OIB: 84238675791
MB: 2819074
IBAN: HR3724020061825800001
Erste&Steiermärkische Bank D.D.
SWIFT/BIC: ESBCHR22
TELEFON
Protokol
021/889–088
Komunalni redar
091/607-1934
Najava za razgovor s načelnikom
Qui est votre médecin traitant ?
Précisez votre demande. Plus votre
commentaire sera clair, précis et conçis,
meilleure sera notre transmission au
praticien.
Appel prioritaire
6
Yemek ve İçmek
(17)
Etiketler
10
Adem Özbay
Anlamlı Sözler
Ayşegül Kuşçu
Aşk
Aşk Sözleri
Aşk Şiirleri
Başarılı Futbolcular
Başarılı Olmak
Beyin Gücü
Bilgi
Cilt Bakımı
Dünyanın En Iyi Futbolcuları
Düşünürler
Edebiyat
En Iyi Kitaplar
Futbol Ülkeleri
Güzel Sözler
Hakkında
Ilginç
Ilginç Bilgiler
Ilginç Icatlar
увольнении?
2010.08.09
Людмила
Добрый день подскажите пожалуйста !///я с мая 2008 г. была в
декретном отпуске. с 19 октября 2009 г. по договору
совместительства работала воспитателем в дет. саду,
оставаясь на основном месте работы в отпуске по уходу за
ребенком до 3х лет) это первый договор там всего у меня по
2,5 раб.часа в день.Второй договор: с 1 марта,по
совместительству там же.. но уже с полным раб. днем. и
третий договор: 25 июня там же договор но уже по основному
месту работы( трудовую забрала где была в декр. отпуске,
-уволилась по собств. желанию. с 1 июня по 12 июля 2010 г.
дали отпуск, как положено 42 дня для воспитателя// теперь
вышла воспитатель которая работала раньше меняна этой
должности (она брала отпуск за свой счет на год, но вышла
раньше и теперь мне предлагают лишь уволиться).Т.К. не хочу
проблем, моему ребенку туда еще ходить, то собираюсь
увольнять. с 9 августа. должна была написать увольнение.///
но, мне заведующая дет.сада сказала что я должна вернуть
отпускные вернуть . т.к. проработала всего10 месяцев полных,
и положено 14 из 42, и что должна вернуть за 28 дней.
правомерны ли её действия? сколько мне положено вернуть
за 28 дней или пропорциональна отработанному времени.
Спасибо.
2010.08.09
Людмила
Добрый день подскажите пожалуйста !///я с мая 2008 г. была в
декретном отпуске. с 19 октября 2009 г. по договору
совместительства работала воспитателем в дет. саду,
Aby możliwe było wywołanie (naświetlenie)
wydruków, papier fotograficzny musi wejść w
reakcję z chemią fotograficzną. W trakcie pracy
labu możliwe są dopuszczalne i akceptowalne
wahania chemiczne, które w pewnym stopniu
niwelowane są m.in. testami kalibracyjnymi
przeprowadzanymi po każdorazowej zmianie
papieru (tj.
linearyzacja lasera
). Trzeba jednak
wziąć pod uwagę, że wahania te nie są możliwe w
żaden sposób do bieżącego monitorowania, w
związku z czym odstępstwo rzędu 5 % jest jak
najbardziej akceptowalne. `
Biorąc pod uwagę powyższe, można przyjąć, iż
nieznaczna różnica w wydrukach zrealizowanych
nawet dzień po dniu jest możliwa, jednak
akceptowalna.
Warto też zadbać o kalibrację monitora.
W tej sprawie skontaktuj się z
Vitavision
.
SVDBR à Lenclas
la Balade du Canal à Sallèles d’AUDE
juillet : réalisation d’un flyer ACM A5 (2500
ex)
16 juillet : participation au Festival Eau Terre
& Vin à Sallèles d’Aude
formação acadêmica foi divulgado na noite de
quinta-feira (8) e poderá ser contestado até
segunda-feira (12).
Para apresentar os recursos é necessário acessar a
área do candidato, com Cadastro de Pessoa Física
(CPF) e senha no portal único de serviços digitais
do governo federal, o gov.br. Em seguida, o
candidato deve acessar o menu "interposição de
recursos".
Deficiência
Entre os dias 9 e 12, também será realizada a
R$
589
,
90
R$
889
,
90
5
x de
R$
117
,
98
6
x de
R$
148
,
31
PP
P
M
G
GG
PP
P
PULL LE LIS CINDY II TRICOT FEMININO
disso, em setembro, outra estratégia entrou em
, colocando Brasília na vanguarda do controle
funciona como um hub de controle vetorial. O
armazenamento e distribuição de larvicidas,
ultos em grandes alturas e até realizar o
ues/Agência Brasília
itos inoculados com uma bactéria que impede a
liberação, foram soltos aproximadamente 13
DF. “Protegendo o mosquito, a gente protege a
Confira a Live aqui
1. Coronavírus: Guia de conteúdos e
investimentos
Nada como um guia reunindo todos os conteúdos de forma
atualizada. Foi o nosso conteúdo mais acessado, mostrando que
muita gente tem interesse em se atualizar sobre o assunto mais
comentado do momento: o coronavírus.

○ ○ ○ ○

● **PROBLEM DETAILS**: The material is to be output in full, exactly as it stands.

● **EXERCISE OUTPUT**:
OIB: 84238675791
MB: 2819074
IBAN: HR3724020061825800001
Erste&Steiermärkische Bank D.D.
SWIFT/BIC: ESBCHR22
TELEFON
Protokol
021/889–088
Komunalni redar
091/607-1934
Najava za razgovor s načelnikom
Qui est votre médecin traitant ?
Précisez votre demande. Plus votre
commentaire sera clair, précis et conçis,
meilleure sera notre transmission au
praticien.
Appel prioritaire
6
Yemek ve İçmek
(17)
Etiketler
10
Adem Özbay
Anlamlı Sözler
Ayşegül Kuşçu
Aşk
Aşk Sözleri
Aşk Şiirleri
Başarılı Futbolcular
Başarılı Olmak
Beyin Gücü
Bilgi
Cilt Bakımı
Dünyanın En Iyi Futbolcuları
Düşünürler
Edebiyat
En Iyi Kitaplar
Futbol Ülkeleri
Güzel Sözler
Hakkında
Ilginç
Ilginç Bilgiler
Ilginç Icatlar
увольнении?
2010.08.09
Людмила
Добрый день подскажите пожалуйста !///я с мая 2008 г. была в
декретном отпуске. с 19 октября 2009 г. по договору
совместительства работала воспитателем в дет. саду,
оставаясь на основном месте работы в отпуске по уходу за
ребенком до 3х лет) это первый договор там всего у меня по
2,5 раб.часа в день.Второй договор: с 1 марта,по
совместительству там же.. но уже с полным раб. днем. и
третий договор: 25 июня там же договор но уже по основному
месту работы( трудовую забрала где была в декр. отпуске,
-уволилась по собств. желанию. с 1 июня по 12 июля 2010 г.
дали отпуск, как положено 42 дня для воспитателя// теперь
вышла воспитатель которая работала раньше меняна этой
должности (она брала отпуск за свой счет на год, но вышла
раньше и теперь мне предлагают лишь уволиться).Т.К. не хочу
проблем, моему ребенку туда еще ходить, то собираюсь
увольнять. с 9 августа. должна была написать увольнение.///
но, мне заведующая дет.сада сказала что я должна вернуть
отпускные вернуть . т.к. проработала всего10 месяцев полных,
и положено 14 из 42, и что должна вернуть за 28 дней.
правомерны ли её действия? сколько мне положено вернуть
за 28 дней или пропорциональна отработанному времени.
Спасибо.
2010.08.09
Людмила
Добрый день подскажите пожалуйста !///я с мая 2008 г. была в
декретном отпуске. с 19 октября 2009 г. по договору
совместительства работала воспитателем в дет. саду,
Aby możliwe było wywołanie (naświetlenie)
wydruków, papier fotograficzny musi wejść w
reakcję z chemią fotograficzną. W trakcie pracy
labu możliwe są dopuszczalne i akceptowalne
wahania chemiczne, które w pewnym stopniu
niwelowane są m.in. testami kalibracyjnymi
przeprowadzanymi po każdorazowej zmianie
papieru (tj.
linearyzacja lasera
). Trzeba jednak
wziąć pod uwagę, że wahania te nie są możliwe w
żaden sposób do bieżącego monitorowania, w
związku z czym odstępstwo rzędu 5 % jest jak
najbardziej akceptowalne. `
Biorąc pod uwagę powyższe, można przyjąć, iż
nieznaczna różnica w wydrukach zrealizowanych
nawet dzień po dniu jest możliwa, jednak
akceptowalna.
Warto też zadbać o kalibrację monitora.
W tej sprawie skontaktuj się z
Vitavision
.
SVDBR à Lenclas
la Balade du Canal à Sallèles d’AUDE
juillet : réalisation d’un flyer ACM A5 (2500
ex)
16 juillet : participation au Festival Eau Terre
& Vin à Sallèles d’Aude
formação acadêmica foi divulgado na noite de
quinta-feira (8) e poderá ser contestado até
segunda-feira (12).
Para apresentar os recursos é necessário acessar a
área do candidato, com Cadastro de Pessoa Física
(CPF) e senha no portal único de serviços digitais
do governo federal, o gov.br. Em seguida, o
candidato deve acessar o menu "interposição de
recursos".
Deficiência
Entre os dias 9 e 12, também será realizada a
R$
589
,
90
R$
889
,
90
5
x de
R$
117
,
98
6
x de
R$
148
,
31
PP
P
M
G
GG
PP
P
PULL LE LIS CINDY II TRICOT FEMININO
disso, em setembro, outra estratégia entrou em
, colocando Brasília na vanguarda do controle
funciona como um hub de controle vetorial. O
armazenamento e distribuição de larvicidas,
ultos em grandes alturas e até realizar o
ues/Agência Brasília
itos inoculados com uma bactéria que impede a
liberação, foram soltos aproximadamente 13
DF. “Protegendo o mosquito, a gente protege a
Confira a Live aqui
1. Coronavírus: Guia de conteúdos e
investimentos
Nada como um guia reunindo todos os conteúdos de forma
atualizada. Foi o nosso conteúdo mais acessado, mostrando que
muita gente tem interesse em se atualizar sobre o assunto mais
comentado do momento: o coronavírus.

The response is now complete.